Stadt der Engel
hatte uns lange schon angeboten, uns durch die Slums von Los Angeles zu führen, in die wir, das sagten uns alle, auf keinen Fall alleine fahren sollten. Ich hatte eine neue Begleiterin: Therese, die ich erst wenige Tage kannte und mit der ich schon vertraut war wie mit einer alten Freundin, eine Journalistin, die war aus Deutschland herübergekommen, um für eine deutsche Zeitung über die anstehende Wahl des Bürgermeisters von Los Angeles zu berichten. Sie war oft hier gewesen, sie war süchtig nach dieser Stadt. Sie schien jedermann zu kennen, jeder kannte sie. Sie würde auf jeden Fall mit Ann und mir in die für Weiße verbotenen Stadtviertel mitfahren. Strahlend begrüßte sie die Gegenden, durch die wir fuhren, gewisse Straßenkreuzungen, einzelne Gebäude. Therese war Ende vierzig, blond, schlank, hatte kurzgeschnittenes Haar, graue Augen, über denen ein Schleier lag, der sich, je länger sie in der Stadt war, um so mehr auflöste. Als wir mit Anns altem Peugeot auf den Freeway auffuhren, seufzte Therese vor Glück. Sie würde mich in einen neuen Freundeskreis einführen, aber das wußte ich da noch nicht.
Ann wohnte an der Santa Fe Avenue in einer Künstlerkommune, die in einer ehemaligen Fabrik eingerichtet war und in die Künstler aufgenommen wurden, die unter 25 000 Dollar im Jahr verdienten. Das Areal war durch einen hohen, unbezwinglichen Zaun und durch ein kompliziertes Einlaßsystem abgesichert, nur mit einem bestimmten Zahlencode ließ sich das schwere Tor öffnen. Leider nötig, sagte Ann, wir wohnen ja hier in einem extrem unsicheren Viertel. Nicht daß ihr denkt, man könnte hier einfach draußen spazieren gehen. – Bedrückt dich das nicht? fragte ich. Ann sagte, der Mensch gewöhne sich an alles. Und nirgendwo sonst in dieser Stadt könnten sie zu erschwinglichen Mieten so große Apartments und Ateliers finden.
Ich mußte ihr recht geben. Riesige, hohe Räume, Platz für eine Art Dauerausstellung ihrer Fotos an den Wänden und anSchnüren, die kreuz und quer gespannt waren, Platz für eine Dunkelkammer, eine Küchenecke und einen Wohnbereich mit Tisch, Sesseln und einer Musikbox. Hier läßt es sich leben, sagte Therese, und wir beiden anderen sahen uns an: Therese wünschte es sich, so leben zu können.

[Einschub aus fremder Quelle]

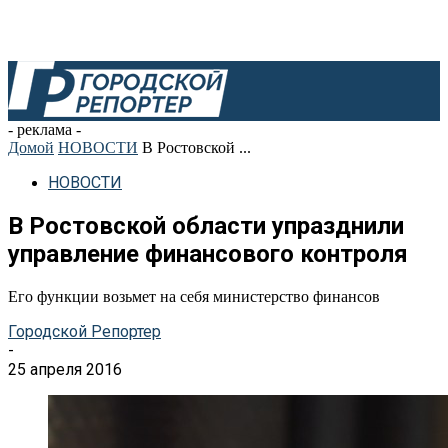
- реклама -
Домой
НОВОСТИ
В Ростовской ...
НОВОСТИ
В Ростовской области упразднили
управление финансового контроля
Его функции возьмет на себя министерство финансов
Городской Репортер
-
25 апреля 2016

Auf dem Hof zwischen den Gebäuden hatten die Bewohner ein Kakteenfeld angelegt, eine Malerin winkte uns in ihr Atelier, um uns die Nachahmungen der pompejanischen Wandzeichnungen zu zeigen, die sie für einen zahlenden Auftraggeber gemacht hatte. Ein Glücksfall.
Dann aber gerieten wir in die Unterwelt. Direkt gegenüber dem Künstlerareal, jenseits einer breiten Straße, führte uns Ann den riesigen Müllplatz vor, der sich bis an den Horizont erstreckte, teilweise eingeebnet zu einer Art Mondlandschaft, über die der Wind ging und Staubwolken und kleinere Abfallstücke vor sich hertrieb. Ich erhob keine Einwände mehr gegen eine solche Nachbarschaft, die niedrigen Mieten für die Künstler erklärten und entschuldigten alles. Zwei Männer kamen auf uns zu, Ann kannte sie, die leben auf der Müllkippe, sagte sie, die bauen sich aus den Holz- und Metallabfällen ihre Buden. Die beiden hatten etwas in den Händen, was ich nicht erkennen konnte, was sie uns aber anscheinend zum Kauf anboten. Heute nicht, sagte Ann freundlich, die beiden winkten ihr zu und zogen friedlich ab.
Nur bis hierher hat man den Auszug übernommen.